TRY IT:
Retype, word for word, each line between the lines holding "Partager ce contenu" and "Mot de passe (288, 152)", inclusive, and leave the rest of the data alone.

DATA RECORDS:
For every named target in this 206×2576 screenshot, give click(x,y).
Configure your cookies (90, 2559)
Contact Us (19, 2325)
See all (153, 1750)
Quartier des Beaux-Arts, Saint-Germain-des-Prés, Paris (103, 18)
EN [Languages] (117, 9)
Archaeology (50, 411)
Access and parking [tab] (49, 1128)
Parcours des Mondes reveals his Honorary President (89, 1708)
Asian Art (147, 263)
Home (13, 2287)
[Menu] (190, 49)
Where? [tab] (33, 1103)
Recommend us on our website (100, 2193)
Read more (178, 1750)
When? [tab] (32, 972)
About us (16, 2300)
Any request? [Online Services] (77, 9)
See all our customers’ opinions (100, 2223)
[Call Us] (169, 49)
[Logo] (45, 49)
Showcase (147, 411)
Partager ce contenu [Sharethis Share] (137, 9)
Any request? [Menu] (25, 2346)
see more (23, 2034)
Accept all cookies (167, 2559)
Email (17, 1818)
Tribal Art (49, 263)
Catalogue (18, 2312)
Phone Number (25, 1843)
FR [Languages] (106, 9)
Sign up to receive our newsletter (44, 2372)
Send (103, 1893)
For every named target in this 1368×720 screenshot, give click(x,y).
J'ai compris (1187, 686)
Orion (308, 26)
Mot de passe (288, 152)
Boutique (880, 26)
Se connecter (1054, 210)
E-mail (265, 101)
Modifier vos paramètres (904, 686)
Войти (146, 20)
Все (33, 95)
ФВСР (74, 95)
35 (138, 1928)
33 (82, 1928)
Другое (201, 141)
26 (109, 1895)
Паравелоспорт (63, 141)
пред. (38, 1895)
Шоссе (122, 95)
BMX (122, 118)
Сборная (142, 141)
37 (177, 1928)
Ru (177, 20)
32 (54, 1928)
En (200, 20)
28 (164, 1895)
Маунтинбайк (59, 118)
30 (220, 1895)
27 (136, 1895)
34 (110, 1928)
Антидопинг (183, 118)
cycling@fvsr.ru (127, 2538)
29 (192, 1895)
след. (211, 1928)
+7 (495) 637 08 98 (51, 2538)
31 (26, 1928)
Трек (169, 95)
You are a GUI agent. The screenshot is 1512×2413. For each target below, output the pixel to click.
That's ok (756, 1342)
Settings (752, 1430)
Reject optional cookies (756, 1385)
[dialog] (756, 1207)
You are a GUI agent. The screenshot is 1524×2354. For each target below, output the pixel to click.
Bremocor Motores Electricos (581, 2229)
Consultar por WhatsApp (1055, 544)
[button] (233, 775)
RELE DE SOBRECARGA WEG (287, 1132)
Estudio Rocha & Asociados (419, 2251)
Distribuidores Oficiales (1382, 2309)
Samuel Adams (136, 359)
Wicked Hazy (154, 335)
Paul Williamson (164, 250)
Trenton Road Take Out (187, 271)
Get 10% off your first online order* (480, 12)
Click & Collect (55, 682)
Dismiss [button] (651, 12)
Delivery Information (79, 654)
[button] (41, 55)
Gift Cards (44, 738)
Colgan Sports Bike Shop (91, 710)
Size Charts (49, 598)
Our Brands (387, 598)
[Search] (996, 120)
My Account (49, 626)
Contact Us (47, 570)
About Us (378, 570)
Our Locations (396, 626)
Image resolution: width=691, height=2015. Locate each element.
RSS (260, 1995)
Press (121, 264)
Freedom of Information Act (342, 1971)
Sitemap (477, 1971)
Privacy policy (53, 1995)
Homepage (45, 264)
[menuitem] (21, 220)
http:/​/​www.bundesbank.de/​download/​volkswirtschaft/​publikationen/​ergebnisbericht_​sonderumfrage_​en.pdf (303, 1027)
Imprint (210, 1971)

PROBLEM SOLUTION:
Partager ce contenu [Sharethis Share] (137, 9)
Any request? [Menu] (25, 2346)
see more (23, 2034)
Accept all cookies (167, 2559)
Email (17, 1818)
Tribal Art (49, 263)
Catalogue (18, 2312)
Phone Number (25, 1843)
FR [Languages] (106, 9)
Sign up to receive our newsletter (44, 2372)
Send (103, 1893)
For every named target in this 1368×720 screenshot, give click(x,y).
J'ai compris (1187, 686)
Orion (308, 26)
Mot de passe (288, 152)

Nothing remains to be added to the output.